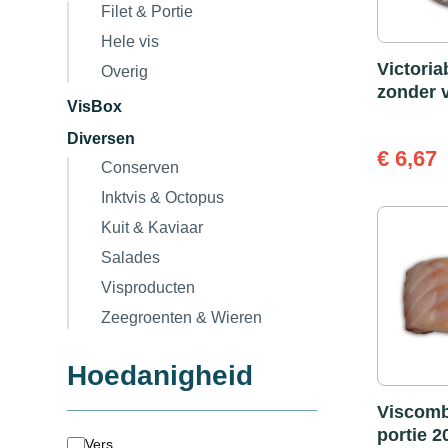
Filet & Portie
Hele vis
Victoriab
Overig
zonder v
VisBox
Diversen
€
6,67
Conserven
Inktvis & Octopus
Kuit & Kaviaar
Salades
Visproducten
Zeegroenten & Wieren
Hoedanigheid
Viscombi
portie 2
Vers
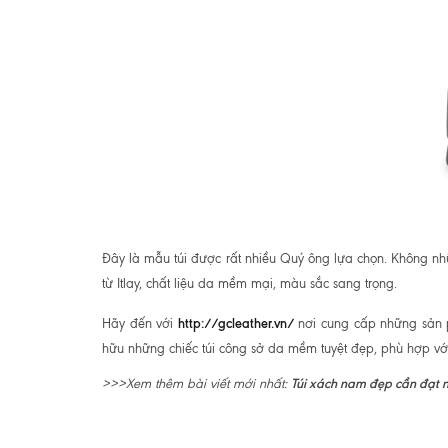
Đây là mẫu túi được rất nhiều Quý ông lựa chọn. Không nh
từ Itlay, chất liệu da mềm mại, màu sắc sang trọng.
http://gcleather.vn/
Hãy đến với
nơi cung cấp những sản
hữu những chiếc túi công sở da mềm tuyệt đẹp, phù hợp v
Túi xách nam đẹp cần đạt n
>>>Xem thêm bài viết mới nhất:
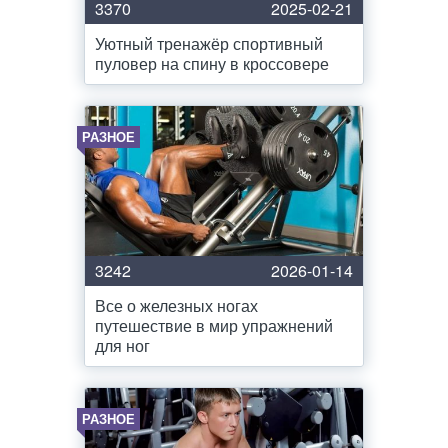
3370
2025-02-21
Уютный тренажёр спортивный
пуловер на спину в кроссовере
РАЗНОЕ
3242
2026-01-14
Все о железных ногах
путешествие в мир упражнений
для ног
РАЗНОЕ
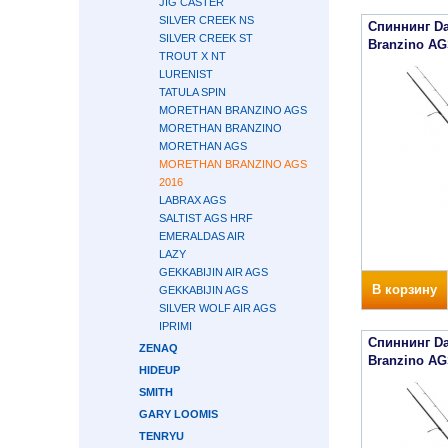
JIG CASTER
SILVER CREEK NS
Спиннинг Da
SILVER CREEK ST
Branzino AG
TROUT X NT
LURENIST
TATULA SPIN
MORETHAN BRANZINO AGS
MORETHAN BRANZINO
MORETHAN AGS
MORETHAN BRANZINO AGS
2016
LABRAX AGS
SALTIST AGS HRF
EMERALDAS AIR
LAZY
GEKKABIJIN AIR AGS
В корзину
GEKKABIJIN AGS
SILVER WOLF AIR AGS
IPRIMI
Спиннинг Da
ZENAQ
Branzino AG
HIDEUP
SMITH
GARY LOOMIS
TENRYU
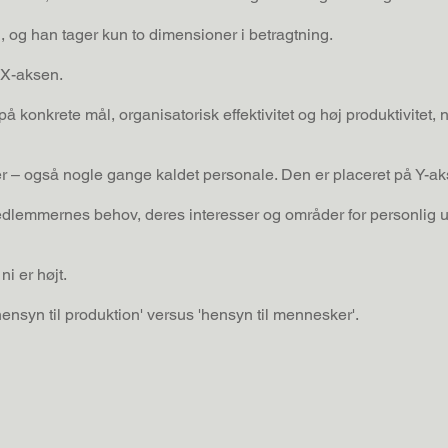
, og han tager kun to dimensioner i betragtning.
 X-aksen.
på konkrete mål, organisatorisk effektivitet og høj produktivitet
– også nogle gange kaldet personale. Den er placeret på Y-ak
edlemmernes behov, deres interesser og områder for personlig udv
ni er højt.
 'hensyn til produktion' versus 'hensyn til mennesker'.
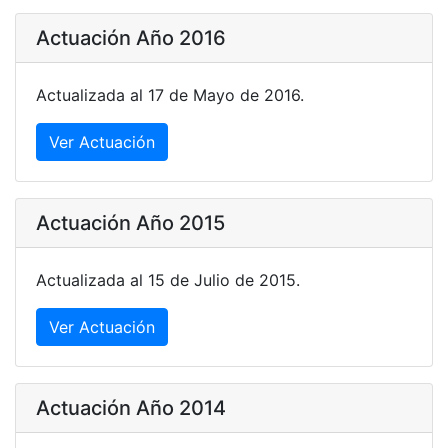
Actuación Año 2016
Actualizada al 17 de Mayo de 2016.
Ver Actuación
Actuación Año 2015
Actualizada al 15 de Julio de 2015.
Ver Actuación
Actuación Año 2014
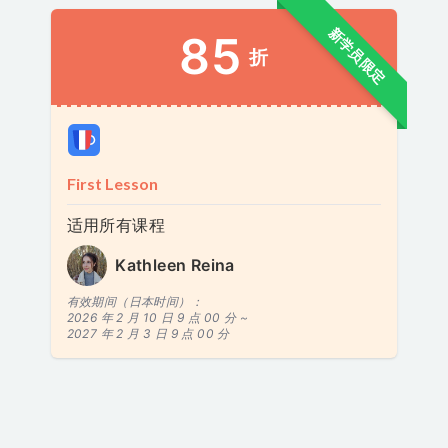
新学员限定
85
折
First Lesson
适用所有课程
Kathleen Reina
有效期间（日本时间）：
2026 年 2 月 10 日 9 点 00 分 ~
2027 年 2 月 3 日 9 点 00 分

**********

Task prompt: In the answer, the entries must appear exactly as above, without the images.

Solved exercise:
Filet & Portie
Hele vis
Victoriab
Overig
zonder v
VisBox
Diversen
€
6,67
Conserven
Inktvis & Octopus
Kuit & Kaviaar
Salades
Visproducten
Zeegroenten & Wieren
Hoedanigheid
Viscombi
portie 2
Vers
Đây là mẫu túi được rất nhiều Quý ông lựa chọn. Không nh
từ Itlay, chất liệu da mềm mại, màu sắc sang trọng.
http://gcleather.vn/
Hãy đến với
nơi cung cấp những sản
hữu những chiếc túi công sở da mềm tuyệt đẹp, phù hợp v
Túi xách nam đẹp cần đạt n
>>>Xem thêm bài viết mới nhất:
3370
2025-02-21
Уютный тренажёр спортивный
пуловер на спину в кроссовере
РАЗНОЕ
3242
2026-01-14
Все о железных ногах
путешествие в мир упражнений
для ног
РАЗНОЕ
JIG CASTER
SILVER CREEK NS
Спиннинг Da
SILVER CREEK ST
Branzino AG
TROUT X NT
LURENIST
TATULA SPIN
MORETHAN BRANZINO AGS
MORETHAN BRANZINO
MORETHAN AGS
MORETHAN BRANZINO AGS
2016
LABRAX AGS
SALTIST AGS HRF
EMERALDAS AIR
LAZY
GEKKABIJIN AIR AGS
В корзину
GEKKABIJIN AGS
SILVER WOLF AIR AGS
IPRIMI
Спиннинг Da
ZENAQ
Branzino AG
HIDEUP
SMITH
GARY LOOMIS
TENRYU
, og han tager kun to dimensioner i betragtning.
 X-aksen.
på konkrete mål, organisatorisk effektivitet og høj produktivitet
– også nogle gange kaldet personale. Den er placeret på Y-ak
edlemmernes behov, deres interesser og områder for personlig udv
ni er højt.
 'hensyn til produktion' versus 'hensyn til mennesker'.
Actuación Año 2016
Actualizada al 17 de Mayo de 2016.
Ver Actuación
Actuación Año 2015
Actualizada al 15 de Julio de 2015.
Ver Actuación
Actuación Año 2014
新学员限定
85
折
First Lesson
适用所有课程
Kathleen Reina
有效期间（日本时间）：
2026 年 2 月 10 日 9 点 00 分 ~
2027 年 2 月 3 日 9 点 00 分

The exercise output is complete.